Article — The Economic and Food Safety Aspects of Standardized Recipes

By Elaine R. Cwynar, M.Ed., CCP

Time is money in the food service industry. Chefs invest time creating standardized recipes to provide quality and quantity control and less waste. Most standardized recipe templates list total yield, portion size, number of portions, equipment, cooking times, temperatures, ingredients, units, prices, and methods of preparation. This makes it easier to order the correct amounts of food and supplies, train new employees, increase production efficiency, and trace or project costs.

Chefs and managers calculate cost from the information in a standardized recipe. They can anticipate that expense for a month or a year.
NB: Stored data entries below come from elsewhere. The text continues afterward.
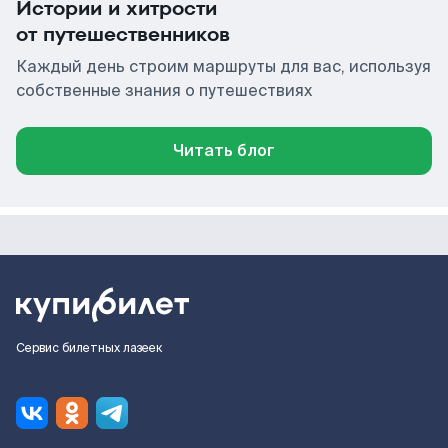
Истории и хитрости
от путешественников
Каждый день строим маршруты для вас, используя
собственные знания о путешествиях
Читать блог
Сервис билетных лазеек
In the past, all calculations were done on paper, which took many hours. Now, computer programs process changes immediately. Managers can immediately decide to keep or eliminate a recipe based on current or anticipated costs. Bottom lines are easier to anticipate.
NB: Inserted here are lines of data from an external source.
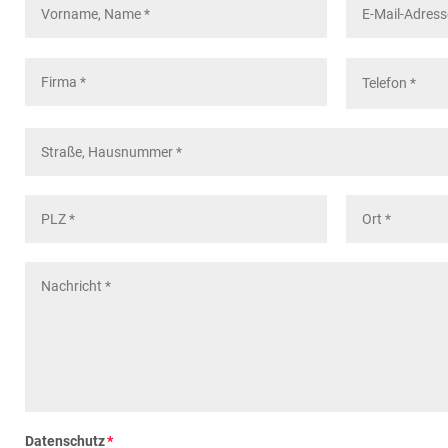
Datenschutz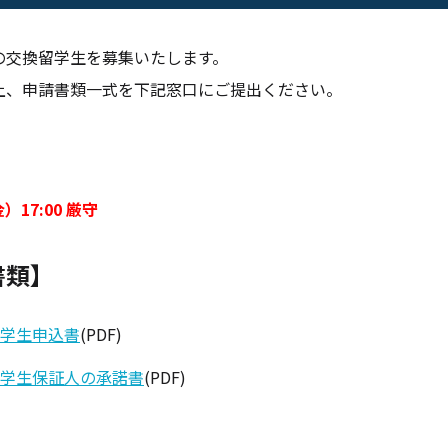
の交換留学生を募集いたします。
上、申請書類一式を下記窓口にご提出ください。
】
）17:00 厳守
書類】
学生申込書
(PDF)
学生保証人の承諾書
(PDF)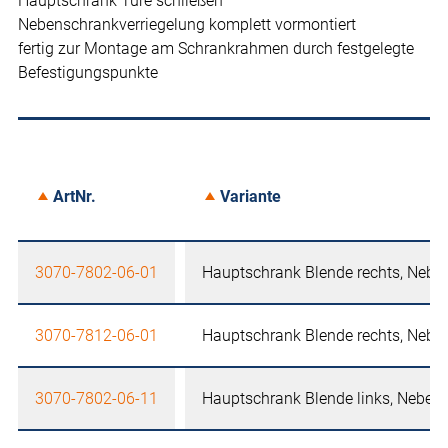
Hauptschrank Türe schließen
Nebenschrankverriegelung komplett vormontiert
fertig zur Montage am Schrankrahmen durch festgelegte
Befestigungspunkte
ArtNr.
Variante
3070-7802-06-01
Hauptschrank Blende rechts, Neben
3070-7812-06-01
Hauptschrank Blende rechts, Neben
3070-7802-06-11
Hauptschrank Blende links, Nebens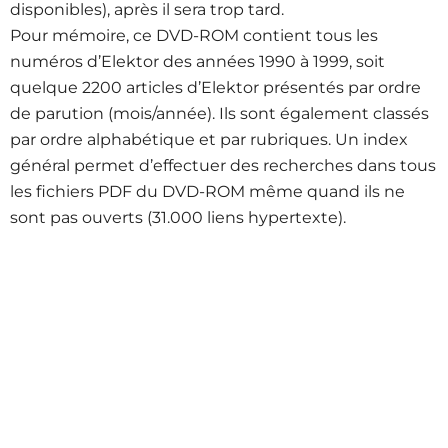
disponibles), après il sera trop tard.
Pour mémoire, ce DVD-ROM contient tous les
numéros d’Elektor des années 1990 à 1999, soit
quelque 2200 articles d’Elektor présentés par ordre
de parution (mois/année). Ils sont également classés
par ordre alphabétique et par rubriques. Un index
général permet d’effectuer des recherches dans tous
les fichiers PDF du DVD-ROM même quand ils ne
sont pas ouverts (31.000 liens hypertexte).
Just a small change in one recipe can make a huge difference in cost per recipe per year. For example, if the serving of one item costs 10 cents more than planned, 300 servings of that item will cost the restaurant $30.00 more per day. Multiply that by 30 days per month, and the increased cost is $900.00. Multiply that by 12 months, and the annual cost goes up $10,800.00! If this happens with more than one recipe, food costs will skyrocket.

Most standardized recipes now list hazardous foods and nutritional analyses. Customers with allergies to certain foods ask servers about ingredients. Common food allergens are soy, dairy, wheat, shellfish, fish, tree nuts, peanuts, and eggs. The Centers for Disease Control and Prevention reported that the number of young people with food or digestive allergies increased 18 percent between 1997 and 2007.

Allergic reactions to food can be life threatening. Food allergen cards are available online in many languages. Customers present them to servers to allow for clear communication. Servers can refer to standardized recipes to check for common allergens. This does not release cooks or chefs from responsibility if they decide to be creative and alter a recipe. Any changes must be communicated to the customer by the server.

More customer safeguards are provided by listing HACCP components. When staff follows the guidelines of critical control points, minimum internal temperatures, proper food preparation, and holding and reheating temperatures, the result is safe, healthy food.